2010 News
The staff of the law firm of Chesser & Barr, P.A., participate in a year-long fund-raising project for the benefit of the Guardian Ad Litem program. Attorney Ashley Rogers (left) recently presented Gerry Bagley (right) of the Guardian Ad Litem program with its annual donation of gift cards to be used during the Holidays for the children in the program. The Guardian Ad Litem program provides a voice in court for Florida's abused and neglected children.
Attorneys Mike Chesser, Clifton D. Gavin and J. David Snell, along with guest Steve Burks, participated in the 2010 Billy Bowlegs Amateur Golf Tournament at Shalimar Pointe, which was sponsored by the Fort Walton Beach Rotary Club, to raise funds for their scholarship, and presenting sponsor, Eglin Federal Credit Union.
Chesser & Barr, P.A. was a team sponsor for the 2010 Boggy Bayou Golf Classic.
Chesser & Barr, P.A. sponsored a hole at the 20th Annual Amici d'Italiani Golf Tournament, put on by the Joseph B Franzalia Lodge #2422, Order Sons of Italy in America on Friday, April 9, 2010.
On February 4, 2010, attorney John David Snell joined Chesser & Barr, P.A. Mr. Snell will be practicing Family Law. He was admitted to the Florida Bar in September 2002 and continues to be a member in good standing.
2009 News
In December 2009, the firm presented its annual donation to the Guardian Ad Litem program of Okaloosa County. Throughout the year, the firm holds a fund-raising project to benefit the Guardian Ad Litem program and to assist the program in providing a voice in court for Florida's abused and neglected children.
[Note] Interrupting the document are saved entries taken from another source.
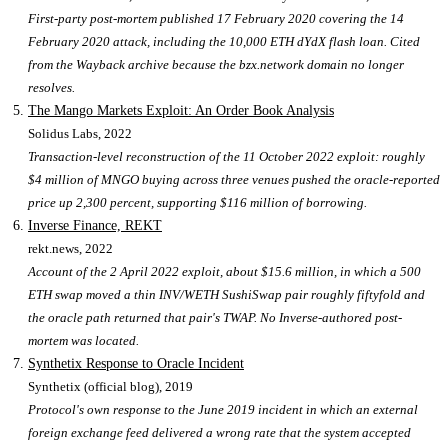
First-party post-mortem published 17 February 2020 covering the 14
February 2020 attack, including the 10,000 ETH dYdX flash loan. Cited
from the Wayback archive because the bzx.network domain no longer
resolves.
The Mango Markets Exploit: An Order Book Analysis
Solidus Labs
, 2022
Transaction-level reconstruction of the 11 October 2022 exploit: roughly
$4 million of MNGO buying across three venues pushed the oracle-reported
price up 2,300 percent, supporting $116 million of borrowing.
Inverse Finance, REKT
rekt.news
, 2022
Account of the 2 April 2022 exploit, about $15.6 million, in which a 500
ETH swap moved a thin INV/WETH SushiSwap pair roughly fiftyfold and
the oracle path returned that pair's TWAP. No Inverse-authored post-
mortem was located.
Synthetix Response to Oracle Incident
Synthetix (official blog)
, 2019
Protocol's own response to the June 2019 incident in which an external
foreign exchange feed delivered a wrong rate that the system accepted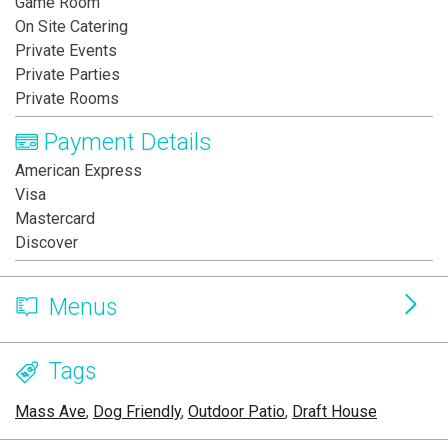
Game Room
On Site Catering
Private Events
Private Parties
Private Rooms
Payment Details
American Express
Visa
Mastercard
Discover
Menus
Tags
Mass Ave
,
Dog Friendly
,
Outdoor Patio
,
Draft House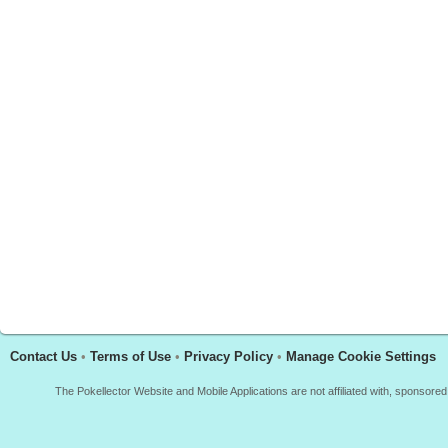
Contact Us
•
Terms of Use
•
Privacy Policy
•
Manage Cookie Settings
The Pokellector Website and Mobile Applications are not affiliated with, sponso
On September 14, 2009, attorney Clifton D. Gavin joined Chesser & Barr, P.A. Mr. Gavin will be practicing Banking and Credit Union Law, Bankruptcy, Business Law, Commercial Litigation, Creditor Rights, Real Estate, and Probate. He was admitted to the Florida Bar in April 1999 and continues to be a member in good standing.
On August 19, 2009, Lana Rochelle Mathews, FRP fulfilled the requirements set forth by the Supreme Court of Florida and is now registered as a Florida Registered Paralegal.
On July 16, 2009, Tammy L. DeShay, FRP fulfilled the requirements set forth by the Supreme Court of Florida and is now registered as a Florida Registered Paralegal.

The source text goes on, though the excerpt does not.